══ Data to process
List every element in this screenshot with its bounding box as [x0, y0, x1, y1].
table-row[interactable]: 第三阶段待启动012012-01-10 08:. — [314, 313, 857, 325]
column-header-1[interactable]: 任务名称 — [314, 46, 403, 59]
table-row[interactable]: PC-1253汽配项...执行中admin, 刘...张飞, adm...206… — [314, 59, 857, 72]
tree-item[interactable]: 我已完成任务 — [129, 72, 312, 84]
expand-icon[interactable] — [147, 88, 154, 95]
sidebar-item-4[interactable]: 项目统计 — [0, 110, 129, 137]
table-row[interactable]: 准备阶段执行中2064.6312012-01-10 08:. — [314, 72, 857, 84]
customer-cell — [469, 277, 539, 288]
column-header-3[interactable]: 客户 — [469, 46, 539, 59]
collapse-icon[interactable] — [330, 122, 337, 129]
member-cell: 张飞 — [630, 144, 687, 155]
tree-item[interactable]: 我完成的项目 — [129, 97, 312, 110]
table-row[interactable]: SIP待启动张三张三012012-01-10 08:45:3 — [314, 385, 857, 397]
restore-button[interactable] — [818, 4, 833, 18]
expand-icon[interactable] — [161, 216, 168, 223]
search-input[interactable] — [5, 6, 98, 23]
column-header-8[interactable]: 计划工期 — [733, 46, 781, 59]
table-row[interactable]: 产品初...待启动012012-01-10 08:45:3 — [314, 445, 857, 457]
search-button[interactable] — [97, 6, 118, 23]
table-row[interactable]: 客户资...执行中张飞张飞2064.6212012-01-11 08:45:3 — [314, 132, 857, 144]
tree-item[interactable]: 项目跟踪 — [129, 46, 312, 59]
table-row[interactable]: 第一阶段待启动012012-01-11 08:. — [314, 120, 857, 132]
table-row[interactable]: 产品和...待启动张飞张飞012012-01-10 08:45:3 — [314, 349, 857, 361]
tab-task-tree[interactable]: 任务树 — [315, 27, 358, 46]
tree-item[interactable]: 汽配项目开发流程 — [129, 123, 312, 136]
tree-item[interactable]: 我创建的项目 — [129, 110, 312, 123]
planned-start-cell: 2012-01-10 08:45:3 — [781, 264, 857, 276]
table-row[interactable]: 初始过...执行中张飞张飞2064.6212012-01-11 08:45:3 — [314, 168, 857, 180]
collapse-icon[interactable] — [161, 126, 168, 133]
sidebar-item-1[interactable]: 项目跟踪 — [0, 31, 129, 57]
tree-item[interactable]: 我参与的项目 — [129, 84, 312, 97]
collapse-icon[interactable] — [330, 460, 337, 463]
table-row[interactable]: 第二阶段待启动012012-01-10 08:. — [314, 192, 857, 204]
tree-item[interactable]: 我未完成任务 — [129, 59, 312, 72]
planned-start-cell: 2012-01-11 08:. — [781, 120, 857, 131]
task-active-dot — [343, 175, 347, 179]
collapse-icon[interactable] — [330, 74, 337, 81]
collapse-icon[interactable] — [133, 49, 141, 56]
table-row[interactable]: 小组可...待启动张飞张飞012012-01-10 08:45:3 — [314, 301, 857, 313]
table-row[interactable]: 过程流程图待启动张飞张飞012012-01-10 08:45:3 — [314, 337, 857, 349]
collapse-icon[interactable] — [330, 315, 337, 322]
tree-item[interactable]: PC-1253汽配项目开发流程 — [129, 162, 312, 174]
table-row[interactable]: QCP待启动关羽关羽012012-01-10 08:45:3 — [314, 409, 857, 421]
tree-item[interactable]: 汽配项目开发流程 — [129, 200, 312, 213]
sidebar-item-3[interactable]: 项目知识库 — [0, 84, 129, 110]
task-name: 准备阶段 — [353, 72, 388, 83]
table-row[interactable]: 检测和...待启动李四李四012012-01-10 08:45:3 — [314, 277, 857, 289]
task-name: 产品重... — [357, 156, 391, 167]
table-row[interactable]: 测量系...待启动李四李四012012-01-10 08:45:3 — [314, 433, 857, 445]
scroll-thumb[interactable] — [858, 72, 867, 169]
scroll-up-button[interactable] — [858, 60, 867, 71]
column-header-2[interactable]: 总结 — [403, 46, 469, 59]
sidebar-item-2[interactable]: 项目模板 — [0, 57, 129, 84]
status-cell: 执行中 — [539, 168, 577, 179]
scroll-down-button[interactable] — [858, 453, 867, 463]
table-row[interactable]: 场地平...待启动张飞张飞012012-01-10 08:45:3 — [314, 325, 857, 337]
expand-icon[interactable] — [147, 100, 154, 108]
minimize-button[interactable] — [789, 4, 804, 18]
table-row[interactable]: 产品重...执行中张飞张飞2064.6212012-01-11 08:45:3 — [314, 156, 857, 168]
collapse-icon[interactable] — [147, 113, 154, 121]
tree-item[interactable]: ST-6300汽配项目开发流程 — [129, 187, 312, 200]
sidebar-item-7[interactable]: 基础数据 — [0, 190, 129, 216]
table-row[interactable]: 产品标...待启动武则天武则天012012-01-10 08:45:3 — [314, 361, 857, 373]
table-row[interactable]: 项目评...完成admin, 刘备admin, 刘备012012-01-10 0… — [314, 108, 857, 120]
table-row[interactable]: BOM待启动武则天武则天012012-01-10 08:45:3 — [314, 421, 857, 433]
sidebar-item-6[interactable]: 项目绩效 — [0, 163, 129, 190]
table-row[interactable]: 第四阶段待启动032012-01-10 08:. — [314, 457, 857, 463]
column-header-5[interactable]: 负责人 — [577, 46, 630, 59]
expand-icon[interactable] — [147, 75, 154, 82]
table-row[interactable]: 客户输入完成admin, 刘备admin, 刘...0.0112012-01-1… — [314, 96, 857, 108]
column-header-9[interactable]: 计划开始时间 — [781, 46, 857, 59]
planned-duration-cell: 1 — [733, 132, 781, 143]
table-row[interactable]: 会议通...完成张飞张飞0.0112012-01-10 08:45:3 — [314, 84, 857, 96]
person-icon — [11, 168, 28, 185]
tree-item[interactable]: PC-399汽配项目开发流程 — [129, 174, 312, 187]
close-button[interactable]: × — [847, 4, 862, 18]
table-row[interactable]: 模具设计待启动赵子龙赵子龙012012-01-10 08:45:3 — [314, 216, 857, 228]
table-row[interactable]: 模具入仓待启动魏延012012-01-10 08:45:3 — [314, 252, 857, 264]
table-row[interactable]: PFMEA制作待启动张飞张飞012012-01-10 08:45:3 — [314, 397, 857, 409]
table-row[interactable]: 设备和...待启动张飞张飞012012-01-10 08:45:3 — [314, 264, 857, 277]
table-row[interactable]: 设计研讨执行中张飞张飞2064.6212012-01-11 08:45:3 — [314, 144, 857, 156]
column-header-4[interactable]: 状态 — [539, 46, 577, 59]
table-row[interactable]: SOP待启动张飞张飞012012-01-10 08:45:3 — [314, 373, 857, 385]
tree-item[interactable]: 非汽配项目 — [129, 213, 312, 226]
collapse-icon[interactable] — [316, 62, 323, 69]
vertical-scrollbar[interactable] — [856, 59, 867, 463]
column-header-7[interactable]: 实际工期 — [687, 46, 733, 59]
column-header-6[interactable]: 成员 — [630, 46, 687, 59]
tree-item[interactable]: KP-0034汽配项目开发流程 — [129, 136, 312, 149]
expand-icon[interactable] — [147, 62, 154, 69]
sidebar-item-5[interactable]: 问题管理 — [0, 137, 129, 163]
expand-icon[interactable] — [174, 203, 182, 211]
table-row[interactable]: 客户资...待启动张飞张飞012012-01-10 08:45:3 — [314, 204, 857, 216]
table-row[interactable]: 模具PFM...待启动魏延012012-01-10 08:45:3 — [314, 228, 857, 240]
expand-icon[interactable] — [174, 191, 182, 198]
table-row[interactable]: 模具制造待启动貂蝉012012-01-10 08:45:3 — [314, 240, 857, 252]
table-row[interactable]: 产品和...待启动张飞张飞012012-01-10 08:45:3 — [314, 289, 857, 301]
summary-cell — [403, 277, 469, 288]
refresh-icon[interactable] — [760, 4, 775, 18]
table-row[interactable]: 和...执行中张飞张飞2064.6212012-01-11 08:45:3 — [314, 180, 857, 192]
════
To do>
Extract every line from the records above that contains the word "search".

Answer section>
search-input[interactable] — [5, 6, 98, 23]
search-button[interactable] — [97, 6, 118, 23]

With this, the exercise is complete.